On a good note? BUFFETT tickets were purchased and the end of summer will be celebrated in the parking lot of Nissan Pavilion, once again!

Tuesday, January 20

Oh what a day

Good day. Not only did the country inaugurate it's 44th President but it's also my 9th wedding anniversary. I keep telling everyone it feels like 19 or maybe even 29. Mike says that's good and I'm inclined to agree with him. Because that's what we do.
Now it's on to more pressing items. Like the two children in the tub, the giant pile of books that need to be read, and the research that needs finishing for my "in service" teaching speech next week.
First things first though. Shampoo mohawks.

Friday, January 16

I'll keep it brief

So issues on the medical front are very interesting these days. I'll sum up because there's not time for lengthy explanations. I've been experiencing weird symptoms for about a year now. It started out as a little vertigo that would come and go. Then other things showed up and then the anxiety attacks r/t the symptoms came. Then they all had a party. The hypochondriac in me has lead me to three doctors. All of whom say the same thing. I'm not dying.

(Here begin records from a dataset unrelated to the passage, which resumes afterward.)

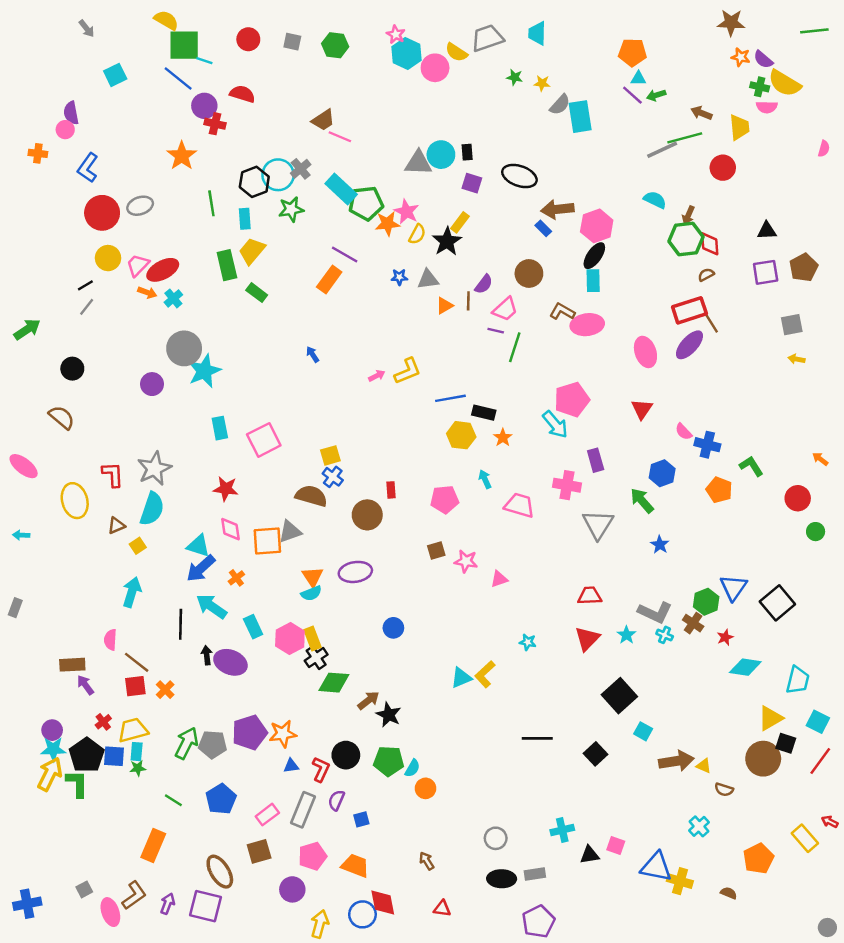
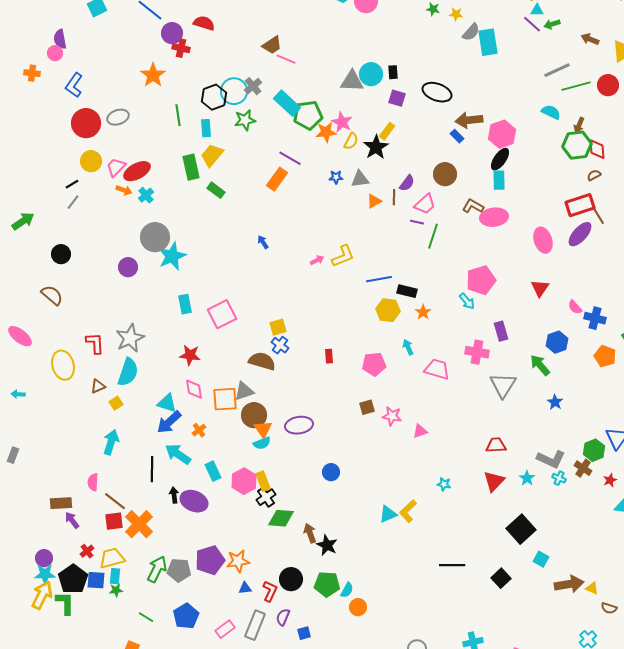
green line: (685, 138) -> (576, 86), moved
cyan arrow: (555, 425) -> (467, 301), size x0.7
brown circle: (367, 515) -> (254, 415), moved
orange cross: (165, 690) -> (139, 524), size x1.8
brown arrow: (368, 700) -> (310, 533), turned -72

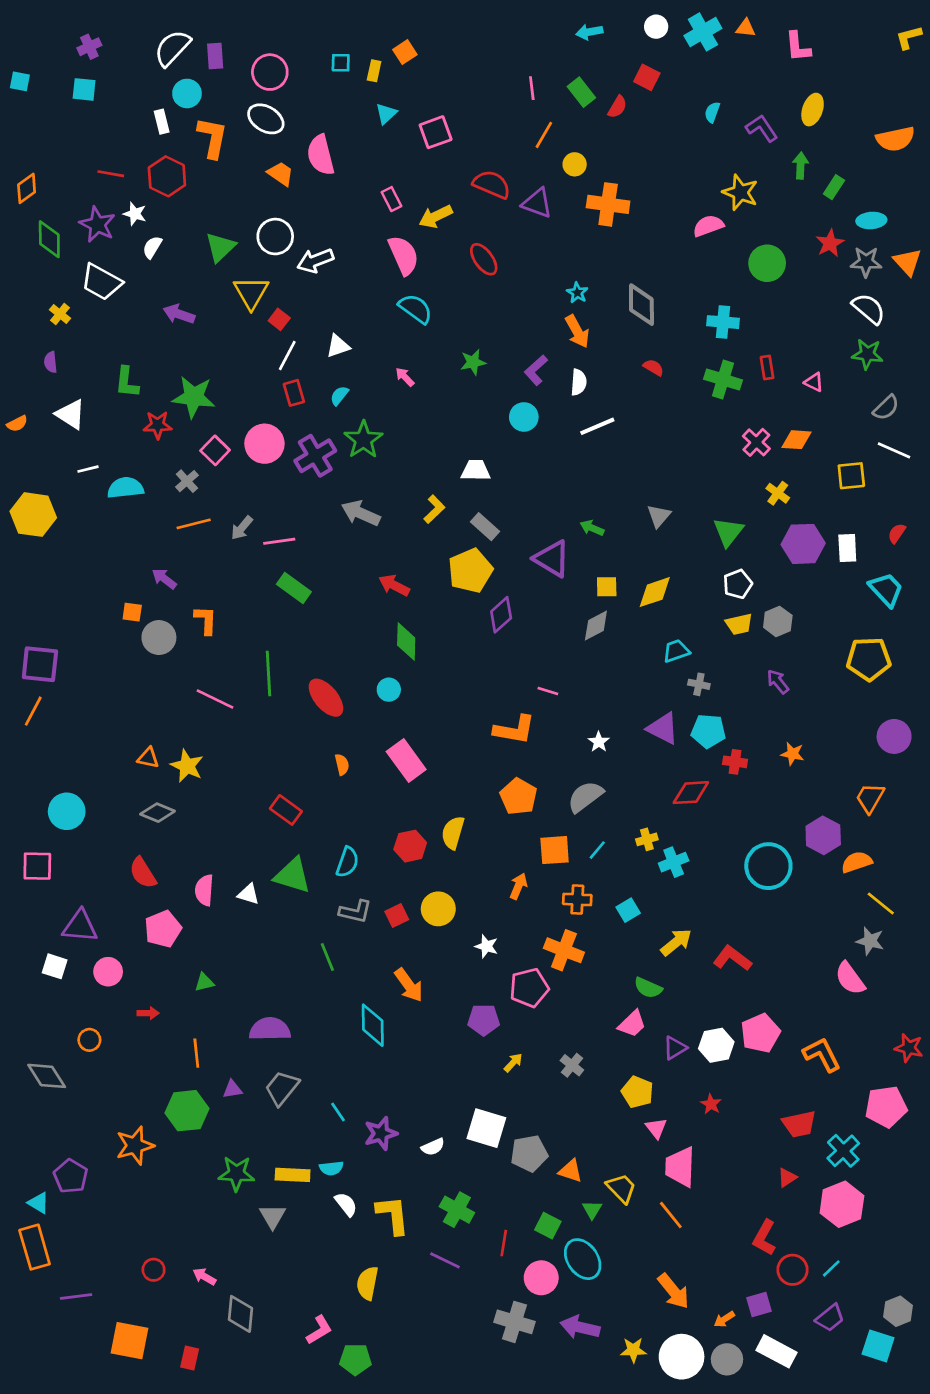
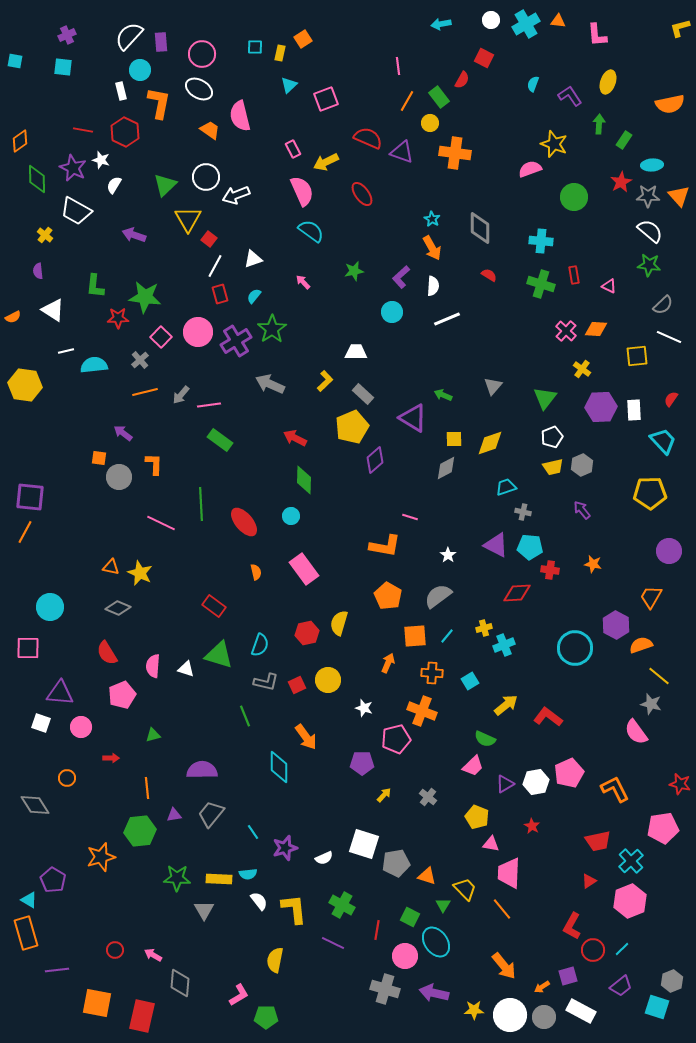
green rectangle: (581, 92) -> (439, 97), moved
pink triangle: (656, 1128) -> (491, 844), turned -42
red rectangle: (190, 1358) -> (142, 1016), size x1.8

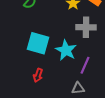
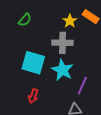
gray cross: (86, 27) -> (62, 43), moved

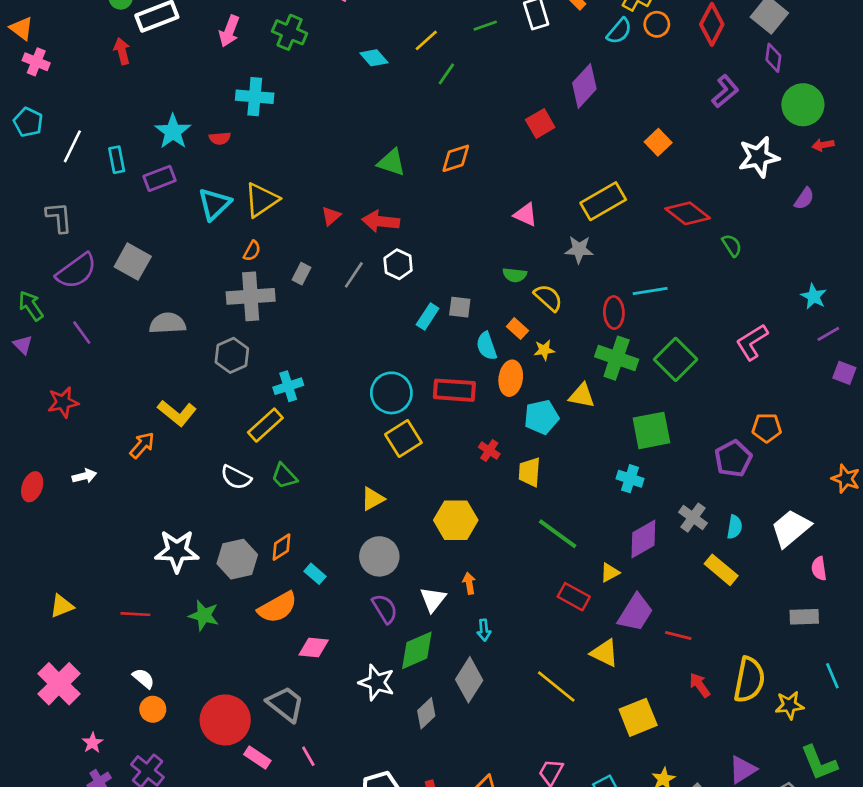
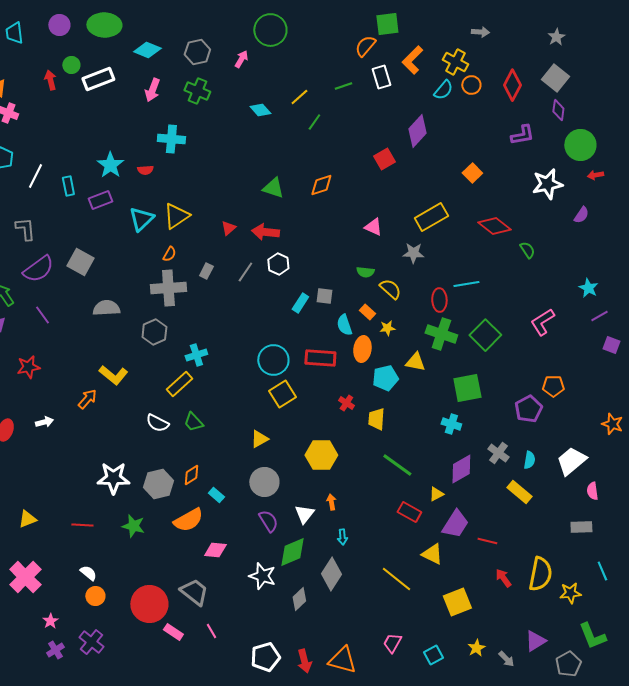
red arrow: (122, 51) -> (50, 80), moved
purple L-shape: (725, 91) -> (522, 135), turned 30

BUT I do have PVC's, a shortened P-R interval, tachycardia, high blood pressure, and high cholesterol. Look em up if you're interested. There really is no explanation as to why these things are happening. But they are happening. That part it real (I have visual evidence from tests galore - my insurance company loves me). They may be related, they may not be. Sometimes these things happen. I mean I'm not exactly "healthy". I love to cook and I love to eat. I hardly ever cook "bad" food but I eat WAY to much of it. I get almost zero exercise unless I'm at work. I could drink less Miller Lite. Tis both a blessing and a curse to have a little medical knowledge now. I can talk myself into having anything. Why, just the other day, after watching Patrick Swayze on 20/20, I was convinced that I had pancreatic cancer. Mike is always saying, "Instead of talking yourself into a brain tumor, why don't you try talking yourself into HEALTHY! There's an idea." But it's so much easier to think your dying of an incurable disease.
So here I am trying to get healthy. To feel normal again. Trying not to feel sorry for myself and trying not to say WHY ME? I'm not THAT fat. The cardiologist says I need to lose 40pds. He thinks everything will correct itself if I lose the 40pds. Some people are just more sensitive to weight gain. Some people are just more sensitive to changes in bp. So I'll do it. I'll do anything at this point. If it means normal again, I'll do it. I've also been asked to d/c my birth control. I reluctantly said yes and immediately bought condoms with spermicide. I have meds for the cholesterol, high bp/tachycardia, and anxiety. I'm taking all but the anxiety meds. I'm scared to take ANY of them. But when it came right down to it, I couldn't swallow that one. Besides, I think the worst of the anxiety will go away once the other symptoms fade. When I lost the 20pds over the summer (of course I put it right back on), things were much better. So there is hope for me yet. Will update in three months when I'm reevaluated.